A 'floating library' of short stories - the UK’s first national collection - has launched on the Leeds-Liverpool canal.

The RV Furor Scribendi is a fully-functioning canal boat and will be moored on the canal around Accrington until the end of June before wending its way along the UK’s canals to Coventry City of Culture for the summer. It then returns to Lancashire in the Autumn.

People are being invited to take virtual and real tours of the boat and participate in conversation with the artists. A Captain's Log will be kept capturing the conditions and conversations, within and around Furor Scribendi.

Small Bells Ring is an artwork created by artists Heather Peak and Ivan Morison of Studio Morison, centred on The RV Furor Scribendi, a fully functioning sculptural narrowboat which operates as a living research vessel, housing a floating library of short stories and a retreat for writers and readers.

Lancashire Telegraph:

(Photography by Charles Emerson)

As it journeys back and forth between East Lancashire and Coventry, many of the places along the way have a shared post-industrial heritage and common social issues. Small Bells Ring will be a catalyst for change, empowerment and expanding a sense of shared community as people get involved along the way.

Heather Peak, the artist will be on board the boat in Lancashire told us the project was five years in the making.

“It takes a long time to put something like this together. There were lots and lots of people working on it and we would have launched last year if it was not for the pandemic.

“Luckily we managed to have the boat built and were able to work it through the summer. It was also wonderful to have this library to make during lockdown.”

Lancashire Telegraph:

The boat presently has 650 books but can accommodate up to a thousand titles. Stories range from first love laments to ghost tales to alien worlds. Award-winning writer Sarah Schofield joins the boat on 31 May as the first Small Bells Ring writer in residence.

Books were sourced from independent book sellers and libraries.

Heather said: “Choosing anything is really important. Librarians have such an important role to play as they choose what you read.
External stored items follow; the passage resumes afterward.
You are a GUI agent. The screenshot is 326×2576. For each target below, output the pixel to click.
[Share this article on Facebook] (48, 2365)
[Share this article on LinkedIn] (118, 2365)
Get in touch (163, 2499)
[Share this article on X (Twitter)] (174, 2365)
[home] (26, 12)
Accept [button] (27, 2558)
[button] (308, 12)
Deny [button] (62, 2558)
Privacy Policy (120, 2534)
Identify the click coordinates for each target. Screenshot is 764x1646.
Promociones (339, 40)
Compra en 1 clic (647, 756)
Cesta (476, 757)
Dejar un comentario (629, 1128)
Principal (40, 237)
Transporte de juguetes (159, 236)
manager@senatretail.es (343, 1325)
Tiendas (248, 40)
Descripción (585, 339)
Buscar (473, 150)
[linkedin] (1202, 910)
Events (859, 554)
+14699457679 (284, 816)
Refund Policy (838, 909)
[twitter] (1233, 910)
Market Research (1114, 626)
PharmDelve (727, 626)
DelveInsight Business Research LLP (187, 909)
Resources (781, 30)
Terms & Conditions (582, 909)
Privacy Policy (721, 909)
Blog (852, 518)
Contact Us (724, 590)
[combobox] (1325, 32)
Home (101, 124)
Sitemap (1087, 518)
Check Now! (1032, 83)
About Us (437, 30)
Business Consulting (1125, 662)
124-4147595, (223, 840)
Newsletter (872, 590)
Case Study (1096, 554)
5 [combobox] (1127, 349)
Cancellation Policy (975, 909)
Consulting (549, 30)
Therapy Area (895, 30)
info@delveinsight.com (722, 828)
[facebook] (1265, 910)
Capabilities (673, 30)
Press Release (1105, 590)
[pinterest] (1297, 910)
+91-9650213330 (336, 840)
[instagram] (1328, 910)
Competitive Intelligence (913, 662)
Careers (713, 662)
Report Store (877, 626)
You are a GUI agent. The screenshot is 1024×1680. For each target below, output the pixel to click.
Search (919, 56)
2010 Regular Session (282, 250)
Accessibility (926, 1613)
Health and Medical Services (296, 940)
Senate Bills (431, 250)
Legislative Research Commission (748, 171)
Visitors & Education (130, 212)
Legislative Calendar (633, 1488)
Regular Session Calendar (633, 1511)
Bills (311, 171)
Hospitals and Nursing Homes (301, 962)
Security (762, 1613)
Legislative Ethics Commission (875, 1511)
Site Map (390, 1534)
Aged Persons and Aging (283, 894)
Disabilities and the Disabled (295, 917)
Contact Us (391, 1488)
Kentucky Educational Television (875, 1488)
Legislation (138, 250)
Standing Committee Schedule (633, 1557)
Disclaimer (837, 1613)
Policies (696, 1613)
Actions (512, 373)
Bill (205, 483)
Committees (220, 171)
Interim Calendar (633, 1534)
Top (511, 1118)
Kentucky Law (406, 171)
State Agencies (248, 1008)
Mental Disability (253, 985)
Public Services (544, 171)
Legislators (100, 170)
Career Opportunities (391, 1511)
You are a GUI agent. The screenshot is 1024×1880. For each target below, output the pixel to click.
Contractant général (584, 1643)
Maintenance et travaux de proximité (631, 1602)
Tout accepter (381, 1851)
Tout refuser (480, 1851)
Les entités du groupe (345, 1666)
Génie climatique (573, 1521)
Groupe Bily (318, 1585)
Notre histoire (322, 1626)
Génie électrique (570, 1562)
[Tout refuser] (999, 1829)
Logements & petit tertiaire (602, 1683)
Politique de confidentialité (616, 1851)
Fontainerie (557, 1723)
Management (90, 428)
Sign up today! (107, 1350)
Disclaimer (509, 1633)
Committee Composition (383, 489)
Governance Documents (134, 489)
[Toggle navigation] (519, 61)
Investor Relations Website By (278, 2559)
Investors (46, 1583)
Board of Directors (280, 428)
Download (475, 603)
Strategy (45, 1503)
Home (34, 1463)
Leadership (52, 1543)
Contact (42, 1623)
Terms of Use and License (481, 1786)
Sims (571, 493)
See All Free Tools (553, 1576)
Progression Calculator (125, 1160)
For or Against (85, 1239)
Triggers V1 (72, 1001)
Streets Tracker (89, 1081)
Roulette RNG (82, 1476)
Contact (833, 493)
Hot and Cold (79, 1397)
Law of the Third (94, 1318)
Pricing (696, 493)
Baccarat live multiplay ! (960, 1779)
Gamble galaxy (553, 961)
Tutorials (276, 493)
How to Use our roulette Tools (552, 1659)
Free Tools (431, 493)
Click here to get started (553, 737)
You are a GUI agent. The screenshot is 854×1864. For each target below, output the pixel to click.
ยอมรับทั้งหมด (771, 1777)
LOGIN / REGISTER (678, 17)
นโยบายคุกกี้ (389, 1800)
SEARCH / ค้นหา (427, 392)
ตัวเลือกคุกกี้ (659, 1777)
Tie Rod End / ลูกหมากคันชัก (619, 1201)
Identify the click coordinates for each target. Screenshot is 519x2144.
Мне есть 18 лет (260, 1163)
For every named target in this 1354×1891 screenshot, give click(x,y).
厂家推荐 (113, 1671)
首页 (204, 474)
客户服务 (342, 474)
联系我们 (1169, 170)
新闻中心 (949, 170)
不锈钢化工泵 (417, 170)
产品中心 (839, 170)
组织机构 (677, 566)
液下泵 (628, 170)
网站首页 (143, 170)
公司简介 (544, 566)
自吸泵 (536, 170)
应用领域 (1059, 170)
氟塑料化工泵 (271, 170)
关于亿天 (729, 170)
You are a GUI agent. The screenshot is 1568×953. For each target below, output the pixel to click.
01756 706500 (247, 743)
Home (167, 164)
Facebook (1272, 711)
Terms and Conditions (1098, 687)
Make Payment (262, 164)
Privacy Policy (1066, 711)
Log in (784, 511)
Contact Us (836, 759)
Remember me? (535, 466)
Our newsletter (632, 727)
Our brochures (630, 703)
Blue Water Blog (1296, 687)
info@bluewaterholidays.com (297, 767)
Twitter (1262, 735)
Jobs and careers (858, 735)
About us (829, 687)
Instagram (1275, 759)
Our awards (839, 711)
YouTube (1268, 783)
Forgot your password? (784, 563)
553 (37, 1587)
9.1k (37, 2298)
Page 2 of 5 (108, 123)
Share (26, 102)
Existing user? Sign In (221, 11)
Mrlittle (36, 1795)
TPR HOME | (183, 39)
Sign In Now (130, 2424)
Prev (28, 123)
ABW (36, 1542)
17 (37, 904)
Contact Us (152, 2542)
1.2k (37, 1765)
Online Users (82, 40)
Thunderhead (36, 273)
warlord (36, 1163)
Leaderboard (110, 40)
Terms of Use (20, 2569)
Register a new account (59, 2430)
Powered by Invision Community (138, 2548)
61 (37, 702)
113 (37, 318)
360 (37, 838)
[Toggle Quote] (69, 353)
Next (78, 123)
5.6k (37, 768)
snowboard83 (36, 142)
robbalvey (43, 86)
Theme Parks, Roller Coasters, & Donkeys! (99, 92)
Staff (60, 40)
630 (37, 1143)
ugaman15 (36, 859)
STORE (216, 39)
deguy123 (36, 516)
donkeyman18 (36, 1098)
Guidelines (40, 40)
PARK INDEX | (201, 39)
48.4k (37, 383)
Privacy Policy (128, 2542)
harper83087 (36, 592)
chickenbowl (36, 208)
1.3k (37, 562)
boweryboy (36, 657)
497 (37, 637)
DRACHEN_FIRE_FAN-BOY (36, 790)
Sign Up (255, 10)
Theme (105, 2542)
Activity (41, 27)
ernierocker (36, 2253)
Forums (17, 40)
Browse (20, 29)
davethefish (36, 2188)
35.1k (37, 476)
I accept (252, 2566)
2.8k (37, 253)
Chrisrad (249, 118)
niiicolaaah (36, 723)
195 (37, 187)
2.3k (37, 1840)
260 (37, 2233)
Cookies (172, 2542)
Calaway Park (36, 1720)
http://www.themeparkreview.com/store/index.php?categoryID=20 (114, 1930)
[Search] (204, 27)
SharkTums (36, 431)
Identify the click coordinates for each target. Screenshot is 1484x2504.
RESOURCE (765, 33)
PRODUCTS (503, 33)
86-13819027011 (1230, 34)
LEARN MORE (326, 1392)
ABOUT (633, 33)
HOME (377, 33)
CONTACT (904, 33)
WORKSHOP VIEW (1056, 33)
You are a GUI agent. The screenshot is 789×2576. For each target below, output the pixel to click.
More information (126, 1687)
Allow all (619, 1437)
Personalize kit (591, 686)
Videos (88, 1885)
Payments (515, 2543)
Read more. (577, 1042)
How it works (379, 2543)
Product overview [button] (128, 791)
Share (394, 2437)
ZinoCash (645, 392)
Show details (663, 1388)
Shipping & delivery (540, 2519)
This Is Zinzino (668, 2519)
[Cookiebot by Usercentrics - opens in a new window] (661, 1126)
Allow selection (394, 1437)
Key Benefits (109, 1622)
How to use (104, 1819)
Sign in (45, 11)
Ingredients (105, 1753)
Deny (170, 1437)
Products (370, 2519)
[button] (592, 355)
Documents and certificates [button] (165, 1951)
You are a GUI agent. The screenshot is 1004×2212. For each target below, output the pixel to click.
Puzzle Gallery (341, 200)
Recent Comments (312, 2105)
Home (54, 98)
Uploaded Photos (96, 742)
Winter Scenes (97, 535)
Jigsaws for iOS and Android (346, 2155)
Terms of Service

And it was really good working with local librarians and looking at which books should be included.

“We have a range of collections ranging from joy and love to humour and canals.

The boat’s name, Furor Scribendi, meaning ‘furious writing’, takes inspiration from an essay by Octavia E. Butler from her short stories, Blood Child, originally written for the Writers of the Future anthology series.

Heather said there was always need for another boat, “I have had so much interest and a lot of people wanting to visit. If ever we going to look at another boat it would be good to have one full of poetry books.”

The boat will visit set locations at set times each month and visitors will be able to borrow books just as they do in a regular library.

Visitors will also be able to browse or read on board as the library moves between stops. It will also make specific day trips along the canal for pre-booked visitors and groups when an entire story will be read aloud by invited artists, actors and writers over a day. 

Lancashire Telegraph:

(Photography by Charles Emerson)

Laurie Peake, Director of the Super Slow Way in Lancashire and co-commissioner of Small Bells Ring said it was wonderful to see artist Heather being inspired by Accrington and the local libraries and working through the lockdown when all the buildings were closed.

She said they were hoping the boat would encourage a whole new generation of bookworms, “We can’t wait for all the restrictions to lift so we can get all the communities on the canal.

“We really want to be inspiring people to read. Eventually we want to be running story writing sessions so we can produce a collection of new stories.”

Laurie also revealed details of another Super Slow Way project, “We have a new project named wet lab which is a ‘floating laboratory and kitchen’. The aim to invite local communities to come together and cook and explore wildlife.”

The boat’s steel hull was fabricated to the artists’ design by a third-generation boat builder in Stoke on Trent with the exterior by a specialist boat hand painter.

The interior was fitted out by the artists and their team, incorporating specially milled local oak and chestnut, a series of new oil painting by the artists, new seating and upholstery, a set of new ceramic vessels cast from items found floating in the canals, and many bookshelves for the short story collection.

Small Bells Ring is supported by Arts Council England and co-produced by Studio Morison, Super Slow Way & Coventry City of Culture Trust with support Canal & River Trust and British Council who are the international partner for Coventry’s UK City of Culture in 2021.